A reflection on the vintage aesthetic behind When Vinyl Vibes and how the past still speaks to the present.
There’s something magical about the past. Not just in the grain of an old record or the flicker of neon lights, but in the stories and truths that somehow never go out of style. When I sat down to write When Vinyl Vibes, I wasn’t trying to recreate Grease, but I was chasing the same electricity. That blend of rebellion and romance, rhythm and risk. I was drawn to the retro vibe because it made space for something timeless.
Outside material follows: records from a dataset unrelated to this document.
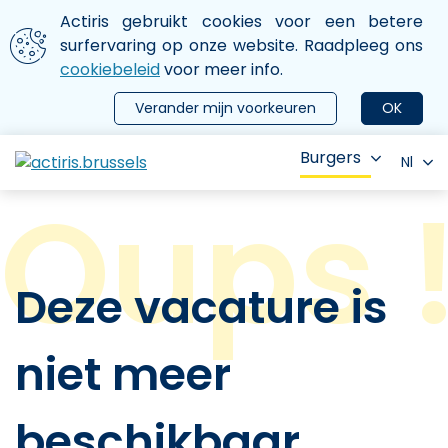
Aller au contenu principal
We gebruiken cookies
Actiris gebruikt cookies voor een betere
ermer le menu
surfervaring op onze website. Raadpleeg ons
cookiebeleid
voor meer info.
Verander mijn voorkeuren
OK
Burgers
Nl
Deze vacature is
niet meer
beschikbaar.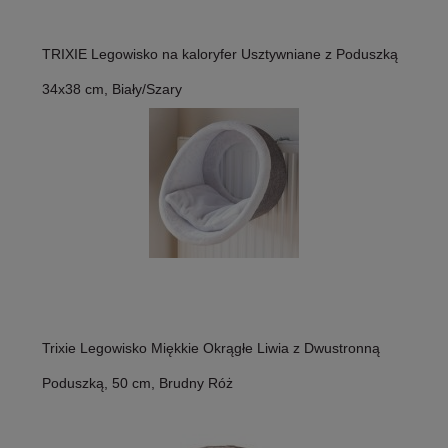
TRIXIE Legowisko na kaloryfer Usztywniane z Poduszką
34x38 cm, Biały/Szary
Trixie Legowisko Miękkie Okrągłe Liwia z Dwustronną
Poduszką, 50 cm, Brudny Róż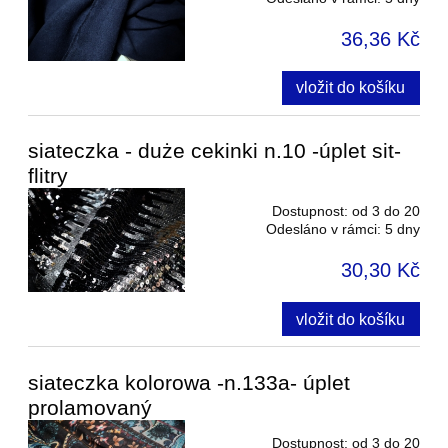
36,36 Kč
vložit do košíku
siateczka - duże cekinki n.10 -úplet sit-
flitry
Dostupnost:
od 3 do 20
Odesláno v rámci:
5 dny
30,30 Kč
vložit do košíku
siateczka kolorowa -n.133a- úplet
prolamovaný
Dostupnost:
od 3 do 20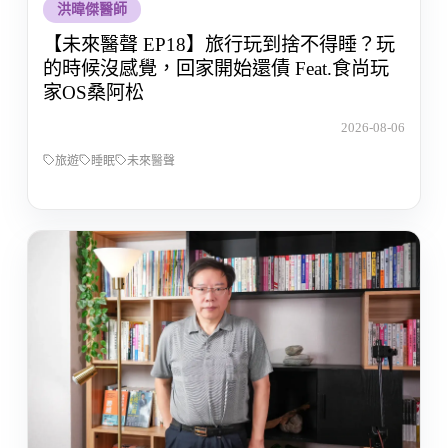
洪暐傑醫師
【未來醫聲 EP18】旅行玩到捨不得睡？玩
的時候沒感覺，回家開始還債 Feat.食尚玩
家OS桑阿松
2026-08-06
旅遊
睡眠
未來醫聲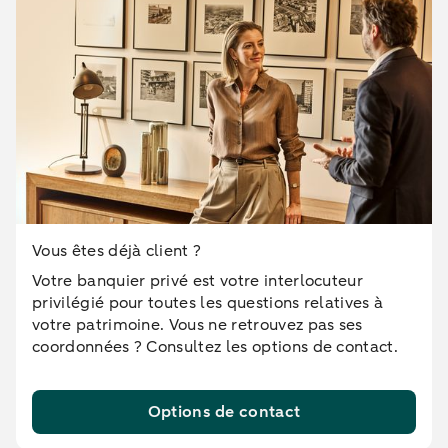
Vous êtes déjà client ?
Votre banquier privé est votre interlocuteur
privilégié pour toutes les questions relatives à
votre patrimoine. Vous ne retrouvez pas ses
coordonnées ? Consultez les options de contact.
Options de contact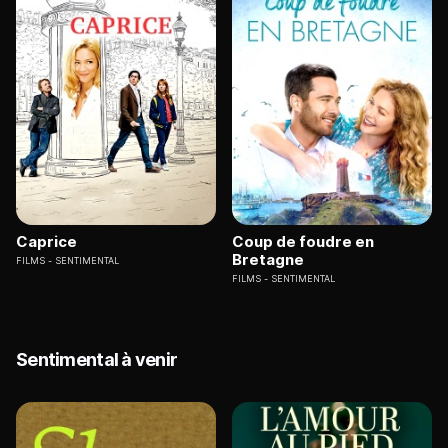
Caprice
Coup de foudre en
Bretagne
FILMS
SENTIMENTAL
FILMS
SENTIMENTAL
Sentimental à venir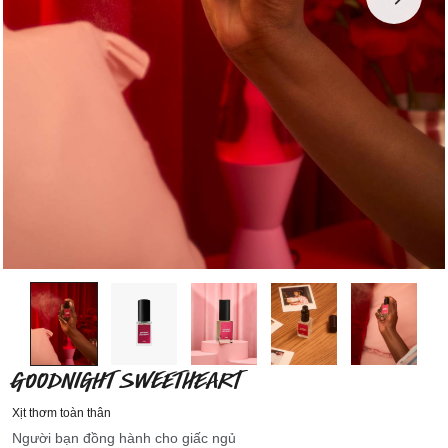
GOODNIGHT SWEETHEART
Xịt thơm toàn thân
Người bạn đồng hành cho giấc ngủ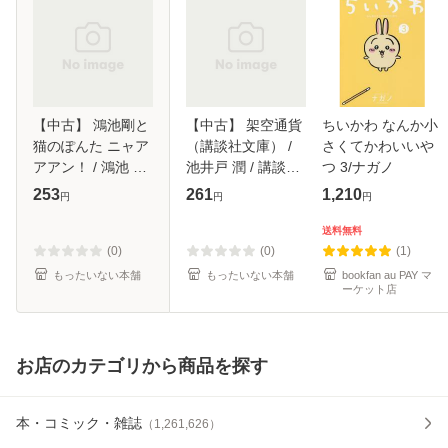
【中古】 鴻池剛と
【中古】 架空通貨
ちいかわ なんか小
猫のぽんた ニャア
（講談社文庫） /
さくてかわいいや
アアン！ / 鴻池 剛
池井戸 潤 / 講談社
つ 3/ナガノ
/ KADOKAWA [単
[文庫]【メール便送
253
261
1,210
円
円
円
行本]【メール便送
料無料】
料無料】
送料無料
(0)
(0)
(1)
もったいない本舗
もったいない本舗
bookfan au PAY マ
ーケット店
お店のカテゴリから商品を探す
本・コミック・雑誌
（
1,261,626
）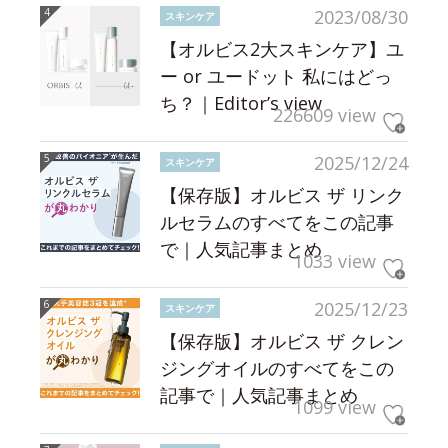
2023/08/30
スキンケア
【オルビス2大スキンケア】ユ
ー or ユードット 私にはどっ
ち？｜Editor’s view
226609 view
2025/12/24
スキンケア
【保存版】オルビス ザ リンク
ルセラムのすべてをこの記事
で｜人気記事まとめ
1033 view
2025/12/23
スキンケア
【保存版】オルビス ザ クレン
ジングオイルのすべてをこの
記事で｜人気記事まとめ
1099 view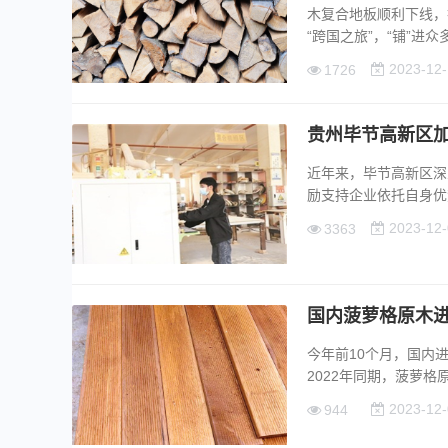
木复合地板顺利下线，
“跨国之旅”，“铺”进众多
2023-12-
1726
贵州毕节高新区
近年来，毕节高新区深
励支持企业依托自身优势
2023-12-
3363
国内菠萝格原木
今年前10个月，国内进
2022年同期，菠萝格原
2023-12-
944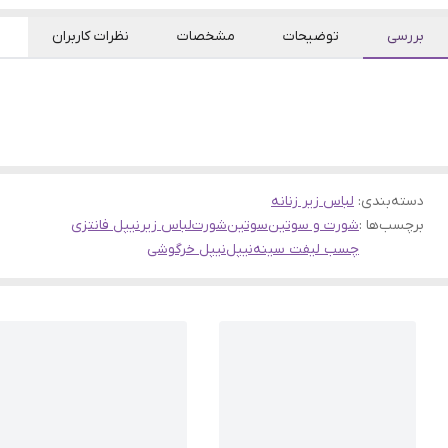
بررسی
توضیحات
مشخصات
نظرات کاربران
دسته‌بندی
:
لباس زیر زنانه
برچسب‌ها :
شورت و سوتین
سوتین
شورت
لباس زیر
نیپل فانتزی
چسب لیفت سینه
نیپل
نیپل خرگوشی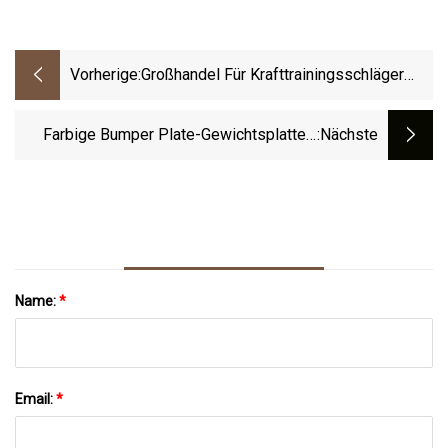
Vorherige:
Großhandel Für Krafttrainingsschläger
Aus Pulverbeschichtetem Stahl In Pfund
Mit Freien Gewichten
Farbige Bumper Plate-Gewichtsplatten,
:nächste
Bumper-Gewichtsplatte, Stahleinlage,
Krafttraining
Name:
*
Email:
*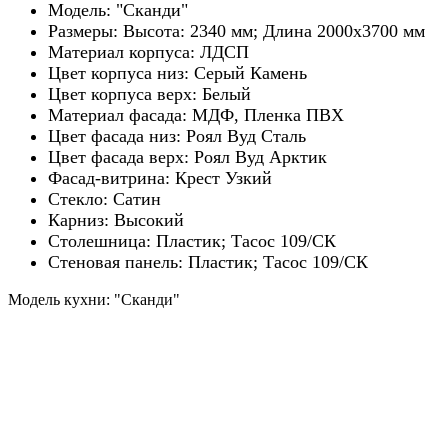
Модель: "Сканди"
Размеры: Высота: 2340 мм; Длина 2000х3700 мм
Материал корпуса: ЛДСП
Цвет корпуса низ: Серый Камень
Цвет корпуса верх: Белый
Материал фасада: МДФ, Пленка ПВХ
Цвет фасада низ: Роял Вуд Сталь
Цвет фасада верх: Роял Вуд Арктик
Фасад-витрина: Крест Узкий
Стекло: Сатин
Карниз: Высокий
Столешница: Пластик; Тасос 109/СК
Стеновая панель: Пластик; Тасос 109/СК
Модель кухни: "Сканди"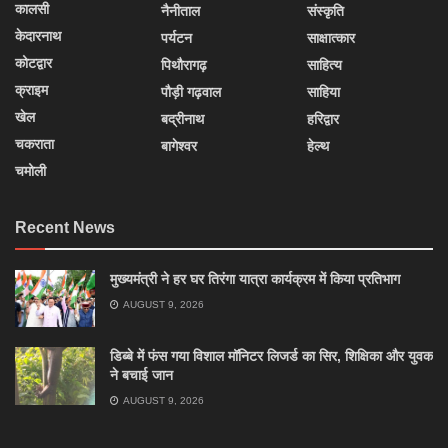
कालसी
नैनीताल
संस्कृति
केदारनाथ
पर्यटन
साक्षात्कार
कोटद्वार
पिथौरागढ़
साहित्य
क्राइम
पौड़ी गढ़वाल
साहिया
खेल
बद्रीनाथ
हरिद्वार
चकराता
बागेश्वर
हेल्थ
चमोली
Recent News
मुख्यमंत्री ने हर घर तिरंगा यात्रा कार्यक्रम में किया प्रतिभाग
AUGUST 9, 2026
डिब्बे में फंस गया विशाल मॉनिटर लिजर्ड का सिर, शिक्षिका और युवक
ने बचाई जान
AUGUST 9, 2026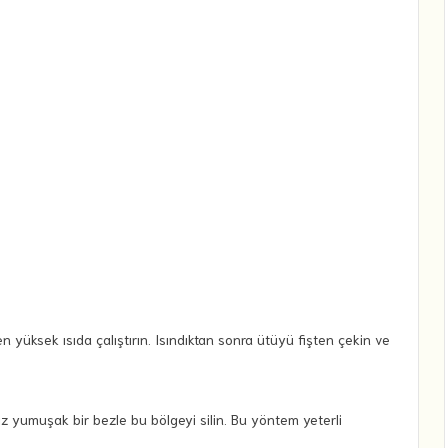
n yüksek ısıda çalıştırın. Isındıktan sonra ütüyü fişten çekin ve
ız yumuşak bir bezle bu bölgeyi silin. Bu yöntem yeterli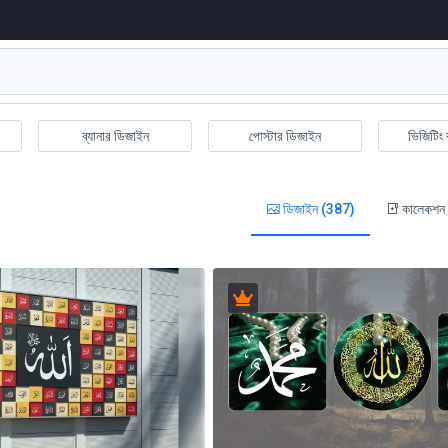
ব্যানার ডিজাইন
পোস্টার ডিজাইন
ভিজিটিং 
ডিজাইন (387)
কালেকশন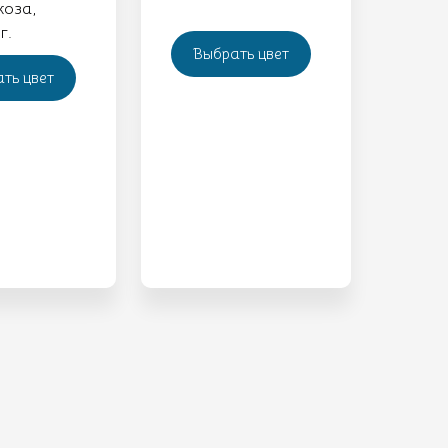
коза,
г.
Выбрать цвет
ть цвет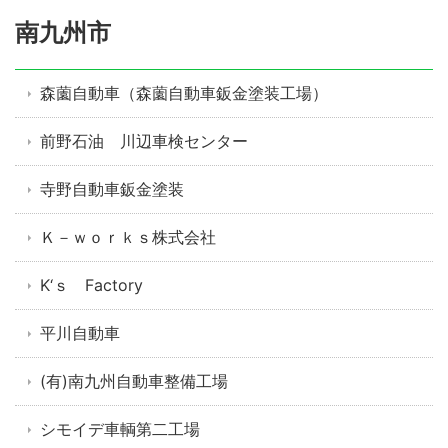
南九州市
森薗自動車（森薗自動車鈑金塗装工場）
前野石油 川辺車検センター
寺野自動車鈑金塗装
Ｋ－ｗｏｒｋｓ株式会社
K‘ｓ Factory
平川自動車
(有)南九州自動車整備工場
シモイデ車輌第二工場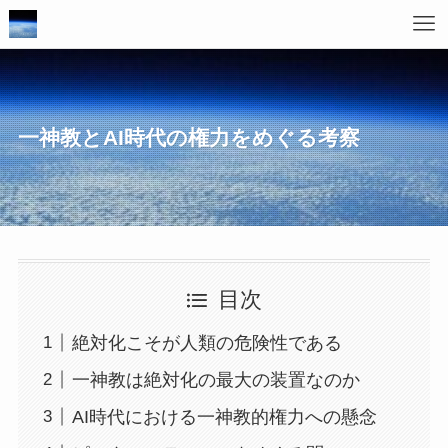
一神教とAI時代の権力をめぐる考察
目次
絶対化こそが人類の危険性である
一神教は絶対化の最大の装置なのか
AI時代における一神教的権力への懸念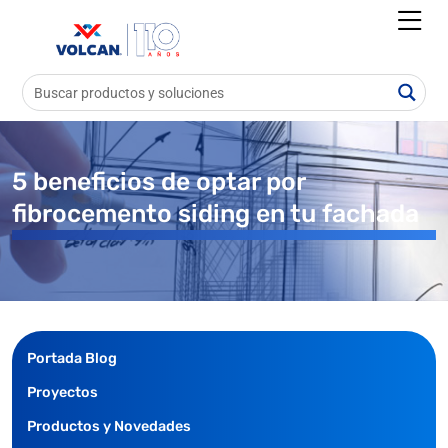
5 beneficios de optar por
fibrocemento siding en tu fachada
Portada Blog
Proyectos
Productos y Novedades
For me, vintage settings aren’t just about the aesthetic (though let’s be honest, I adore the fashion, the slang, the analog charm). They’re a lens, a frame that lets us zoom in on what really matters: people searching for who they are. What they believe. Who they can trust. Where God might meet them, in the middle of a dance floor, or a record store, or right after a heartbreak.
The 1970s vibe gave me room to strip away distractions. No texts, no TikTok, no filters, just characters wrestling with the same questions teens still face today. How do I belong? Who sees me? Am I loved, even when I mess up? And is there space for God in any of this?
The answer, I believe, is yes. Always yes.
I wrote this book with a kind of sacred nostalgia. Not to glorify the past, but to remind today’s readers, especially young women, that truth never expires. That faith still matters. That God speaks just as clearly through the hum of vinyl as He does through the chaos of modern life.